HALOTOLERANT BACILLUS SP. AS A SOURCE OF ANTIFUNGAL AGENTS AGAINST MAJOR MUSHROOM PATHOGENS
AUTHORSMichelle S. Fernandes, Savita Kerkar
The present study focuses on bioprospecting of halotolerant bacteria from a hypersaline environment for antifungal agents against major mushroom pathogens. A total of 20 morphologically different fungi were isolated from composts and infected fruiting bodies of Agaricus bisporus; belonging to the genera Trichoderma, Penicillium, Aspergillus, Mucor and Rhizopus. In addition, 131 halotolerant bacteria out of 280 exhibited antifungal activity against phytopathogens, Trichoderma sp., and Penicillium sp. The isolates (80) showing maximum and consistent activity were screened against the isolated mushroom pathogens, Trichoderma harzianum MTCC 3178 and Lecanicillium fungicola MTCC 2016. About 33.8% halotolerant bacteria produced an antifungal metabolite that inhibited the mycelial growth of Trichoderma harzianum MTCC 3178, 20% inhibited mycelium growth of Lecanicillium fungicola MTCC 2016, 48.8% other Trichoderma spp., 26.3% Penicillium spp. and 2.5% inhibited Aspergillus spp. The bacterial isolate BGUMS93 showed highest broad spectrum activity against these pathogens. Carbohydrate utilization profile, biochemical characteristics and 16S rRNA gene sequencing revealed BGUMS93 as Bacillus sp. (KC991034.1) with 97% similarity to Bacillus subtilis. BGUMS93 produced extracellular antifungal metabolites in butanol extract showing maximum activity against Trichoderma harzianum MTCC 3178 and in chloroform extract against Lecanicillium fungicola MTCC 2016. Thus, Bacillus spp. from Goa’s salterns could be a way to provide natural fungicide as an alternative to synthetic fungicides used in mushroom cultivation.

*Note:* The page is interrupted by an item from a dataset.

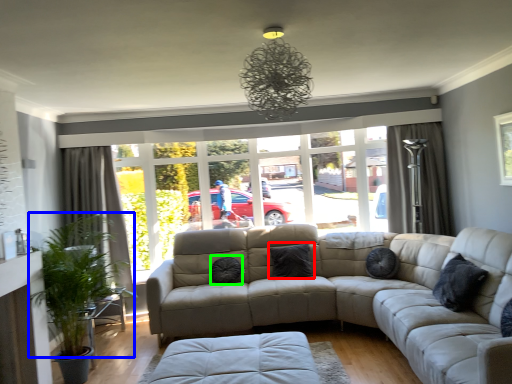 Question: Which object is positioned farthest from pillow (highlighted by a red box)? Select from plant (highlighted by a blue box) and pillow (highlighted by a green box).

Choices:
 (A) plant
 (B) pillow

Answer: (A) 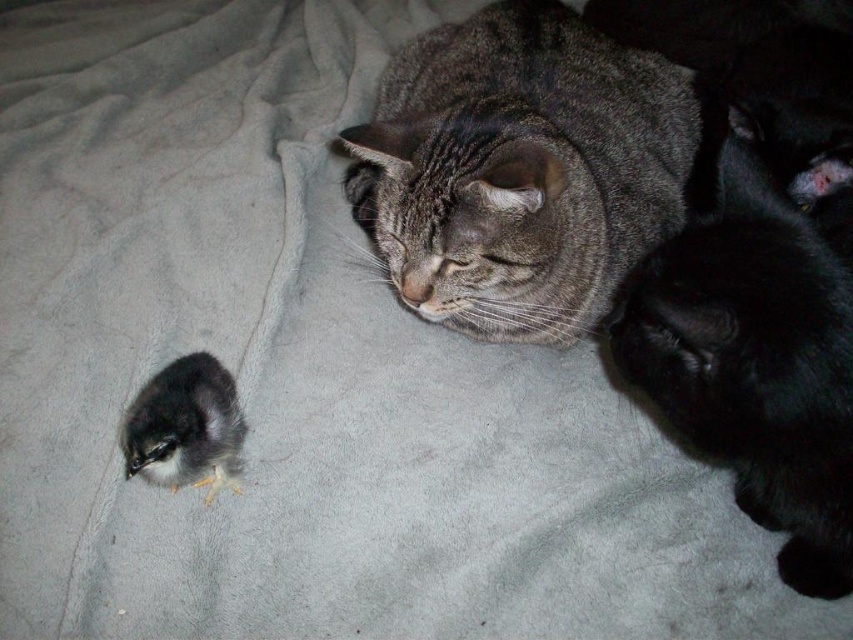 You are a pet owner who wants to place a small toy between the gray tabby cat at center and the black fur cat at right. Based on their positions, where should you place the toy so it is between them?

KEYWORDSBacillus, antifungal, Trichoderma harzianum, Lecanicillium fungicola, mushroom pathogens, hypersaline
Agaricus bisporus, known as white button mushroom is one of the most common, globally grown edible mushrooms. The ease of cultivation and its attractive quality and texture along with substantial yield makes it the most cultivated and consumed mushroom. However, they are susceptible to bacterial, fungal and viral diseases (Largeteau and Savoie, 2010). Mushrooms are susceptible to microbial diseases at various stages including compost, casing, spawn run and even mushroom fruiting body. These diseases further propagate through various sources such as air, water, machines and workers causing secondary infections, thereby reducing its yield and marketability. Some of the biggest problems in mushroom cultivation are caused by fungi, namely Lecanicillium fungicola and Trichoderma spp., resulting in severe economic losses.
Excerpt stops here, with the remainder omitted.